> TASK PROMPT: Could you show each line of the records that contains the word "Acceso"?

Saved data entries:
◇ ◇ ◇ ◇
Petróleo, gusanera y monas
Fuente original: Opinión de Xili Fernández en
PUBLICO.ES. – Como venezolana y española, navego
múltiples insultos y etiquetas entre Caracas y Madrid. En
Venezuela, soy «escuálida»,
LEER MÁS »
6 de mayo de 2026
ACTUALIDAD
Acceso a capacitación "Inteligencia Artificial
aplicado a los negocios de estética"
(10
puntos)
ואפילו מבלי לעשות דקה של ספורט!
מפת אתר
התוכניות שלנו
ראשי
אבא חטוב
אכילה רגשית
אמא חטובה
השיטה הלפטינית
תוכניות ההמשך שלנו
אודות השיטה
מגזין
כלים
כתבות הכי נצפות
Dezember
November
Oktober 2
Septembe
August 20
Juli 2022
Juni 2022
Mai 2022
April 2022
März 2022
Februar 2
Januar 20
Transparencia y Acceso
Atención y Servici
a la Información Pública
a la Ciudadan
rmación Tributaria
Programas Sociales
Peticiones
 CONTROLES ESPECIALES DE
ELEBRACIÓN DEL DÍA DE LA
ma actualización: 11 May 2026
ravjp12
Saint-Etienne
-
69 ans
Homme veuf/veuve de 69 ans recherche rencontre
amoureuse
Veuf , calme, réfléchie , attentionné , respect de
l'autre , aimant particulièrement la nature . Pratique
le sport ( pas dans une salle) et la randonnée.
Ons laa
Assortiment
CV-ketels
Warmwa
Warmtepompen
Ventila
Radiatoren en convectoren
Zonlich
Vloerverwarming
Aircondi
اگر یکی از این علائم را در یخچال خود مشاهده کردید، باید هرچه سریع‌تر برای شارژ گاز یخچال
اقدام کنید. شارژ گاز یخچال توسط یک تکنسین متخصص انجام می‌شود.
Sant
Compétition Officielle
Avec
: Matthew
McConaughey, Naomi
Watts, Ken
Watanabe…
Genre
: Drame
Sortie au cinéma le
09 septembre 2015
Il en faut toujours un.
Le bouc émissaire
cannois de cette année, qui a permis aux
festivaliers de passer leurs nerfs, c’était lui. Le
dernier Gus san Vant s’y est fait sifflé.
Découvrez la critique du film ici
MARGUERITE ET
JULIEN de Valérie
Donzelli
◇ ◇ ◇ ◇
> RESPONSE BELOW:
Acceso a capacitación "Inteligencia Artificial
Transparencia y Acceso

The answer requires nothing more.